Черный промолчал. Видно, считал, что все это не всерьез.
А Женька встал и пошел к сцене, где в это время ребята из ансамбля настраивали свою аппаратуру, вспрыгнул к ним и сразу стал заметен в своих ярко-красных штанах из полиэстера и черном свитере грубой шерсти. Он ухватился за первый попавшийся микрофон и сообщил:
– Буду читать стихи.
Раздался свист и одобрительные возгласы. Пополам. Ребята из ансамбля бросили свои дела и оглянулись на Женьку.
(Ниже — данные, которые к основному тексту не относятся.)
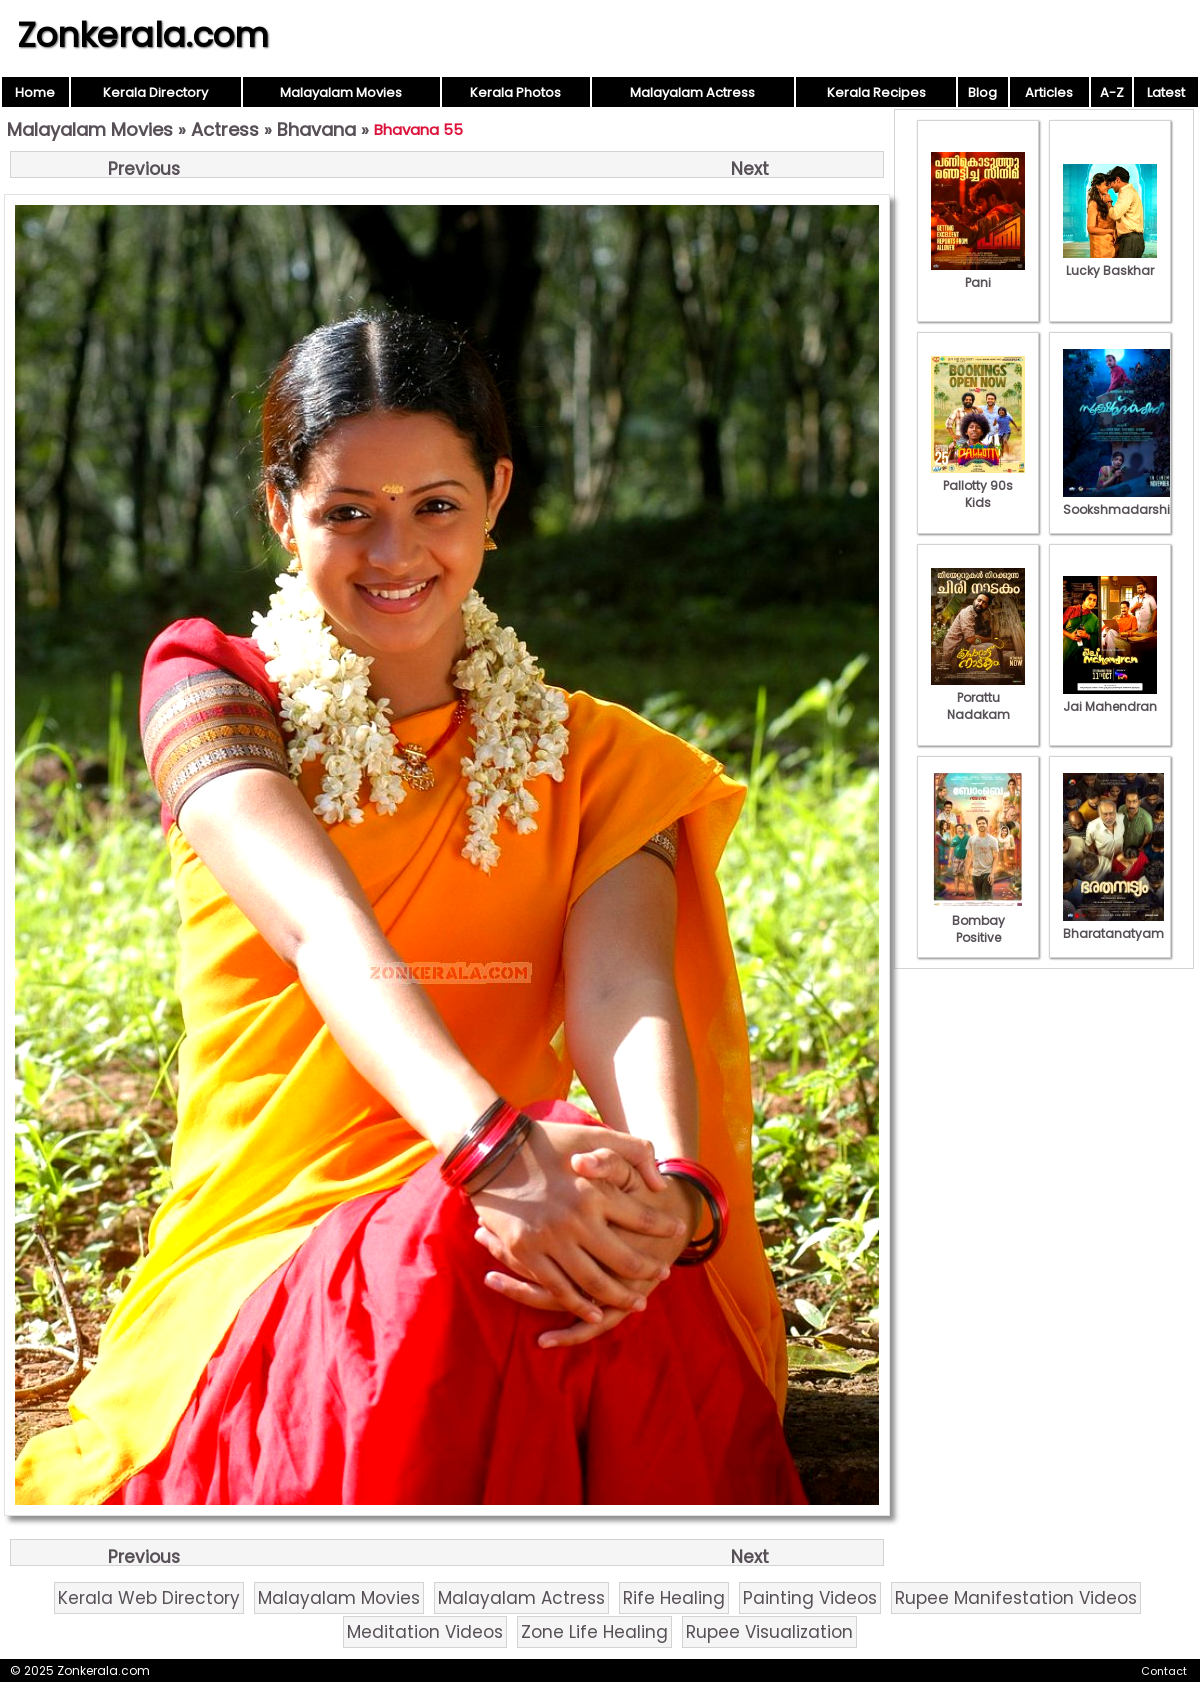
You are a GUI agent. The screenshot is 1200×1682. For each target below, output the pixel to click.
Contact (1164, 1671)
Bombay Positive (978, 920)
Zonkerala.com (143, 35)
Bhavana (316, 129)
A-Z (1112, 92)
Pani (978, 274)
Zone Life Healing (594, 1632)
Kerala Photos (515, 92)
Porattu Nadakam (978, 697)
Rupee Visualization (769, 1632)
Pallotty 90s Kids (978, 485)
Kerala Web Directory (149, 1598)
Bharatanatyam (1113, 925)
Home (35, 92)
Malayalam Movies (341, 92)
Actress (225, 129)
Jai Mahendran (1110, 698)
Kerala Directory (155, 92)
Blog (982, 92)
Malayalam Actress (692, 92)
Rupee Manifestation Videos (1016, 1598)
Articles (1049, 92)
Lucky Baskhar (1110, 262)
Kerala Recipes (876, 92)
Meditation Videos (425, 1632)
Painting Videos (810, 1598)
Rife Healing (674, 1598)
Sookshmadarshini (1122, 501)
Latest (1166, 92)
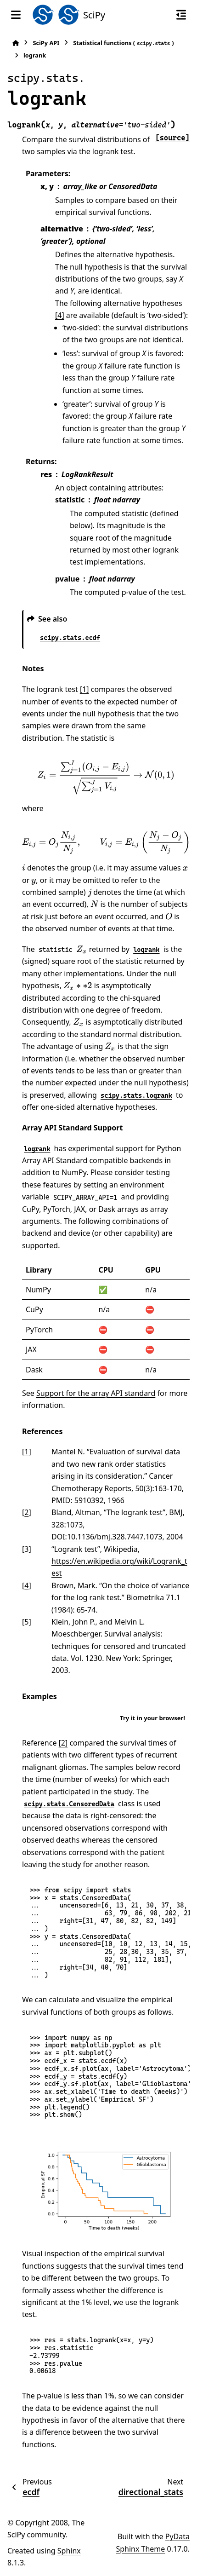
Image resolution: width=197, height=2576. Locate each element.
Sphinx (69, 2551)
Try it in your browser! (152, 1718)
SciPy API (46, 43)
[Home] (15, 43)
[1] (84, 689)
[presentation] (105, 777)
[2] (63, 1743)
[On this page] (181, 15)
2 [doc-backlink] (26, 1512)
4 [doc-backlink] (26, 1585)
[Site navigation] (15, 15)
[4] (59, 315)
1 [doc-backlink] (26, 1451)
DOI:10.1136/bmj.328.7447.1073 (107, 1537)
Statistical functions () (123, 43)
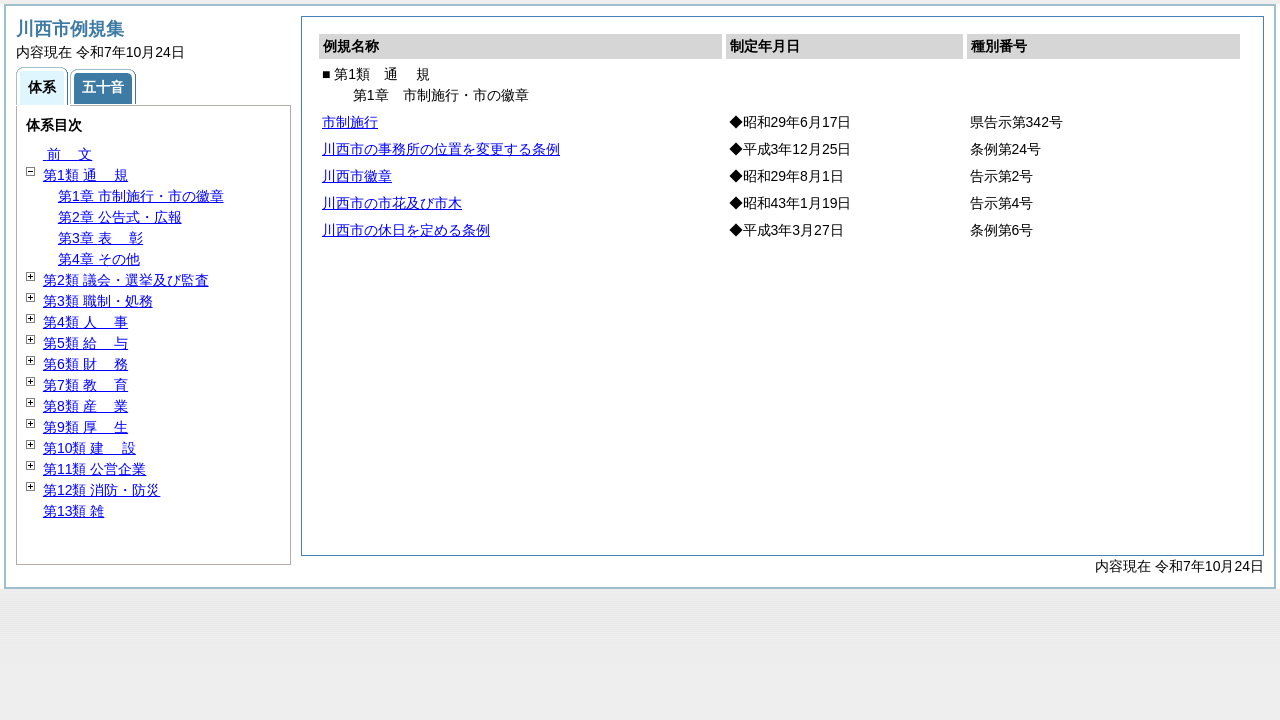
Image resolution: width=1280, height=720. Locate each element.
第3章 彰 (100, 238)
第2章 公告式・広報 (120, 217)
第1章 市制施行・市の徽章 (141, 196)
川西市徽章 (357, 176)
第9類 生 (85, 427)
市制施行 (350, 122)
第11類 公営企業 (94, 469)
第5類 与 (85, 343)
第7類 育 (85, 385)
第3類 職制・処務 (98, 301)
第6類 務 (85, 364)
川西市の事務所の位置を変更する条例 (441, 149)
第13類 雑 (73, 511)
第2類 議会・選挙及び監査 (126, 280)
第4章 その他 (99, 259)
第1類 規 (85, 175)
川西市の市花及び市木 (392, 203)
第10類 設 (89, 448)
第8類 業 (85, 406)
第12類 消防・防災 (101, 490)
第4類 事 (85, 322)
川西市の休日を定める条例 (406, 230)
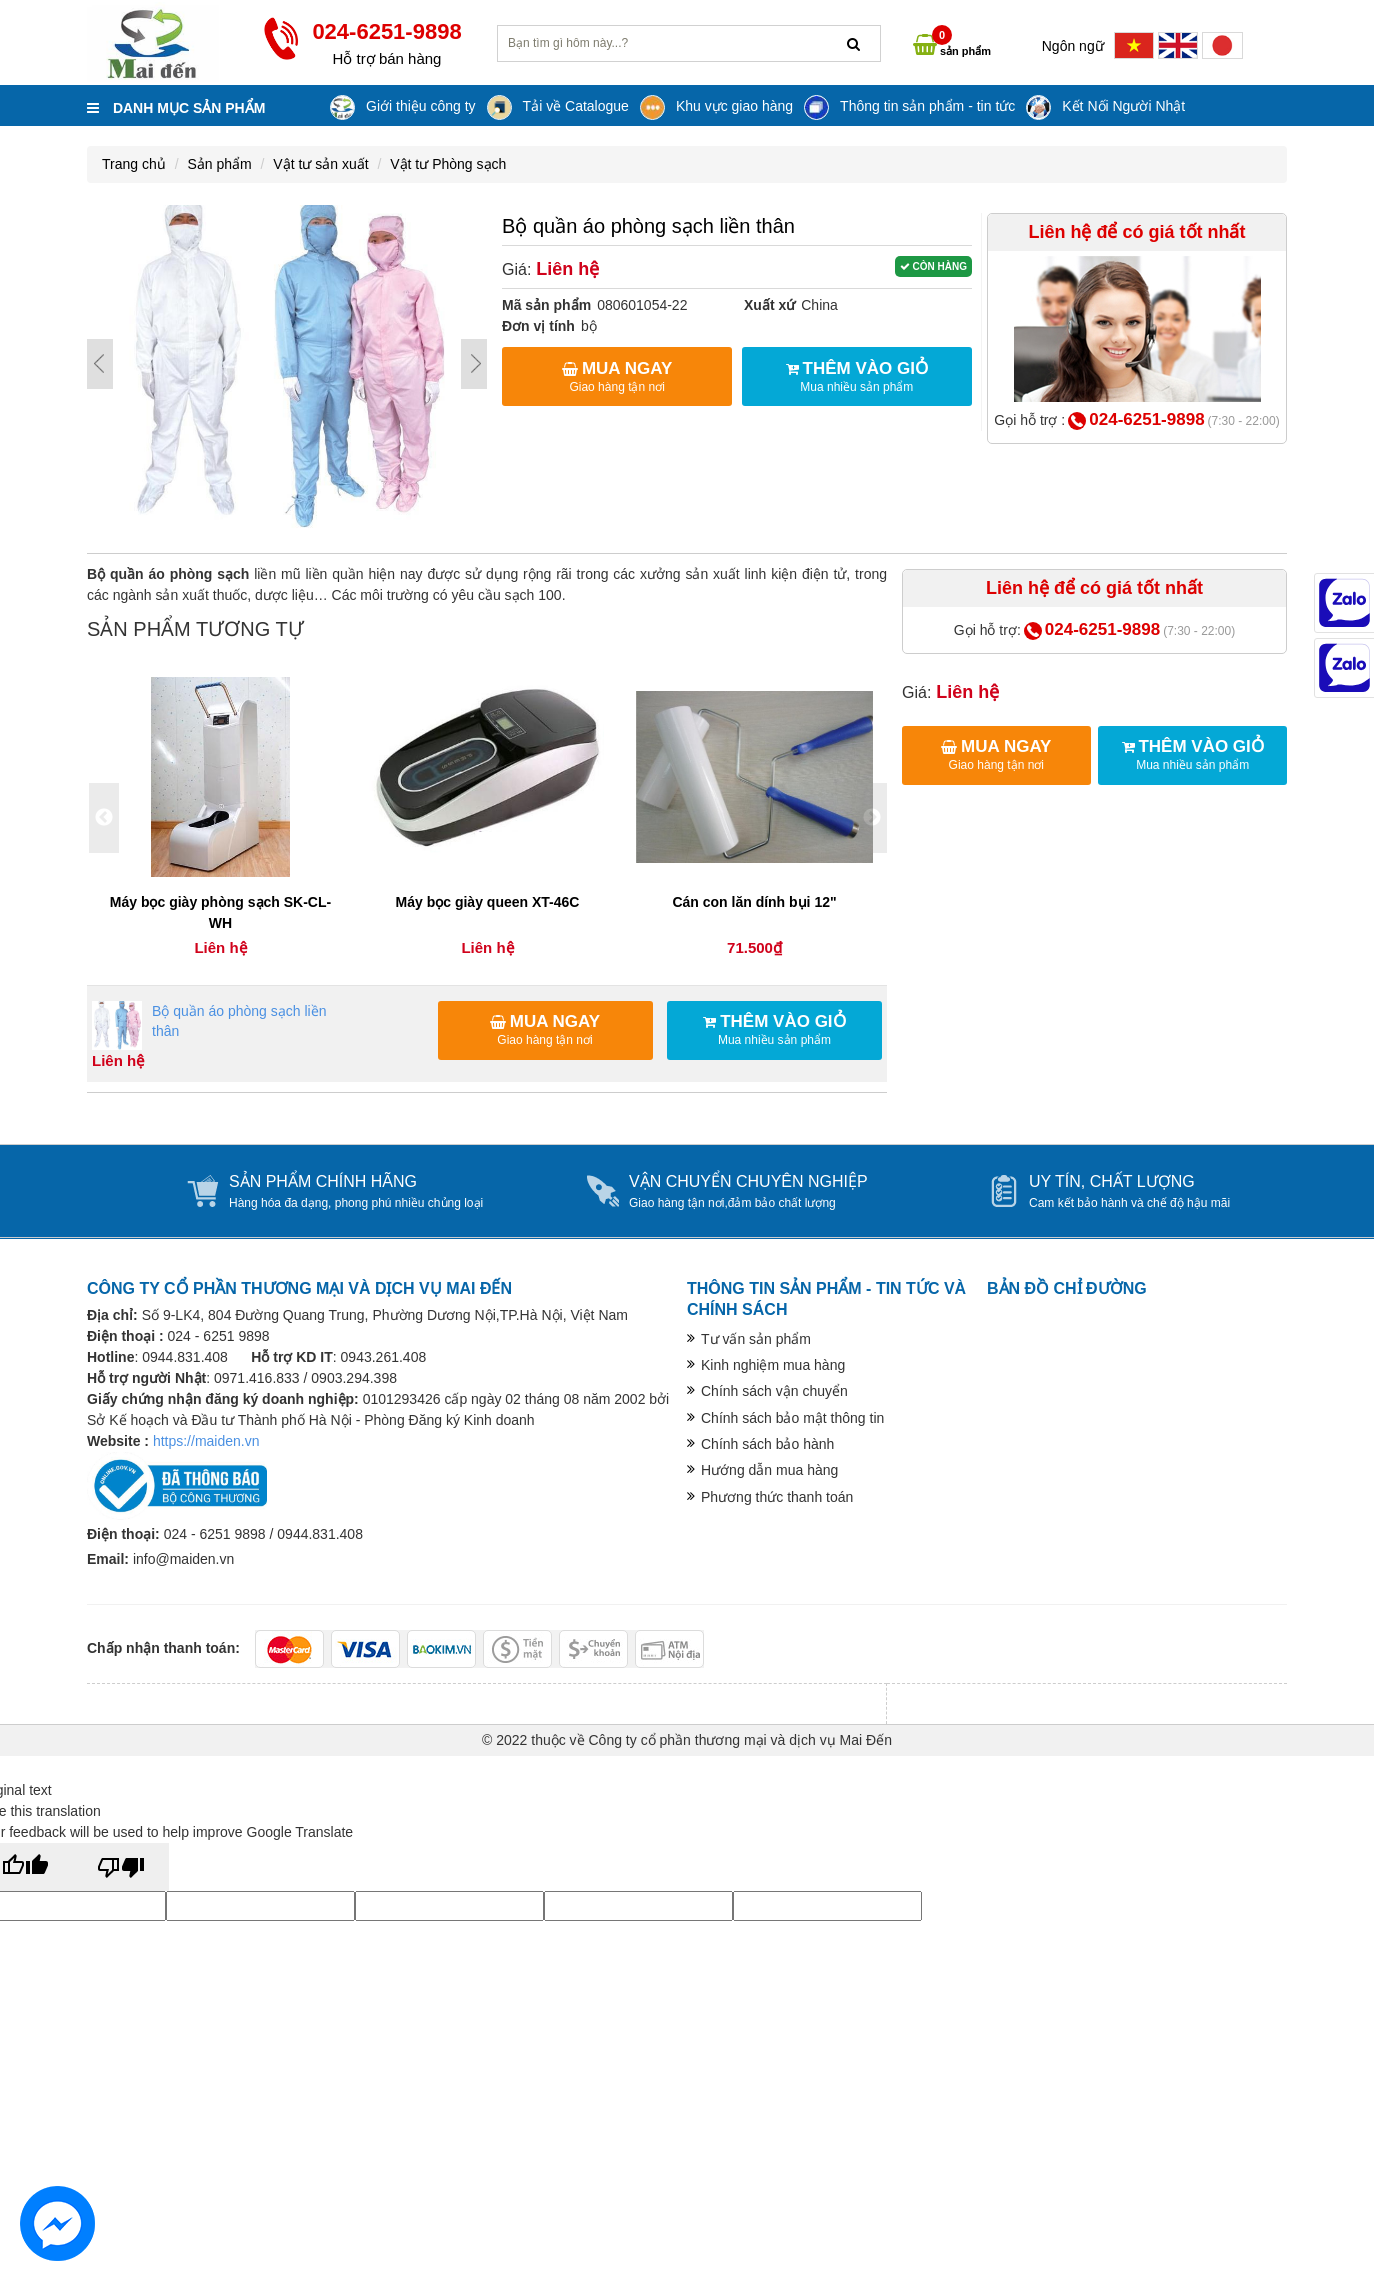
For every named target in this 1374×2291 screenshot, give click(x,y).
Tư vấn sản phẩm (756, 1339)
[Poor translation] (121, 1867)
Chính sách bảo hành (767, 1444)
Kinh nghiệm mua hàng (773, 1365)
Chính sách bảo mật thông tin (792, 1418)
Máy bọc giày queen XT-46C (488, 902)
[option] (220, 818)
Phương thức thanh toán (777, 1497)
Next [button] (872, 818)
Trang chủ (134, 164)
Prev (100, 364)
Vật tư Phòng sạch (448, 164)
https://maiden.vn (206, 1441)
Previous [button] (104, 818)
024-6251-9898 (1146, 419)
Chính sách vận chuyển (774, 1391)
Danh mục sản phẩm (176, 108)
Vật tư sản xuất (320, 164)
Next (474, 364)
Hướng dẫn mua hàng (769, 1470)
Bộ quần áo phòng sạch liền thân (209, 1025)
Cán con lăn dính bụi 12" (754, 902)
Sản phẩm (219, 164)
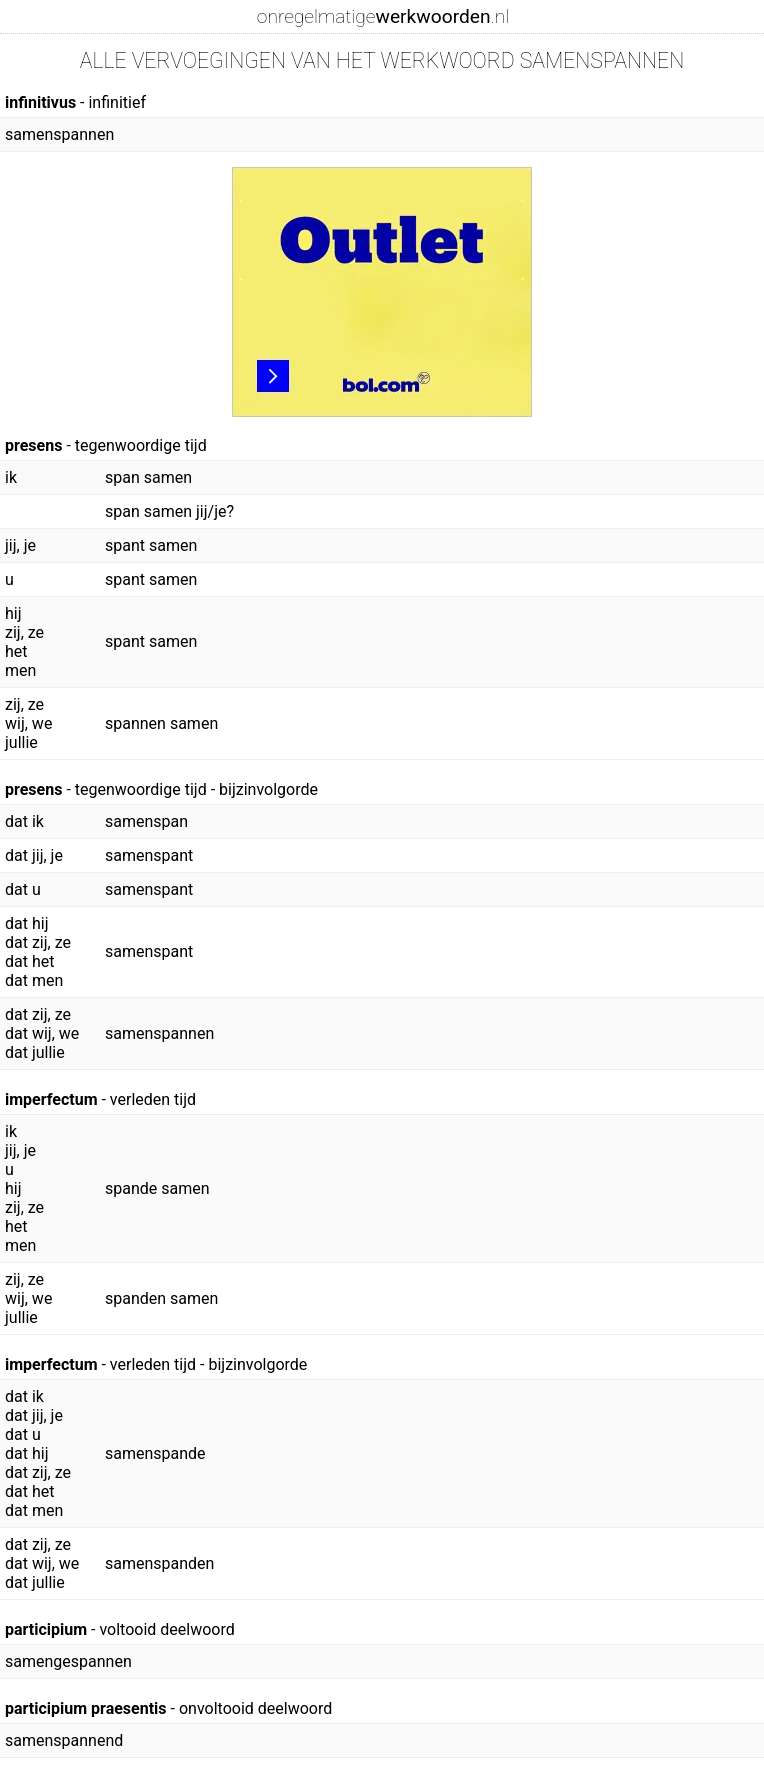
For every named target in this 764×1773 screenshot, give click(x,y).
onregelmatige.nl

– Андрей Евтушенский. «Последнее предупреждение», – объявил тот. И добавил после паузы. – Исполняет автор.
Потом он начал.
Я – поэт уходящего
Полудохлого мира.
Я – проклятье ходячее.
Я – ходячая мина
С часовым механизмом.
В сердце тиканье слышу!
Что, брат мир, к коммунизму
Навострил свои лыжи?
И весь ресторан «Полюс» затих. Ресторан насторожился. Женьку слушали. «Будетляне» слушали Женьку.
Коммунизм – это дело,
Если дружно и разом.
Но Земли нашей тело
Разъедает проказа.
Прокаженных не лечат,
Даже трупы сжигают…
Нам похвастаться нечем –
Мир к закату шагает.
И в кровавом сиянье
Я стою средь кошмара,
И мне мало страданья,
И пожарищ мне мало!
Мой анапест зловещий
Сотрясает планету.
Тихо, люди и вещи!
Дайте слово поэту.
Ахнет мир, как пузырь
С перегревшейся кровью.
Трепещите, тузы!
Я могилу вам рою
В черноземе пространства,
Где звезды – песчинки.
Вы у власти проштрафились –
Так теперь не взыщите!
Меч я выну из ножен,
Будет бойня – не битва!
И уже не поможет
Никакая молитва!..
Но до смерти за миг
У последних пристанищ
Я прощу тебя, мир,
Если правильным станешь.
Включившийся в игру ударник ансамбля где-то на середине стихотворения начал выстукивать ритм, а под конец добавил и другие звуковые эффекты. И получилось здорово. Великолепно получилось.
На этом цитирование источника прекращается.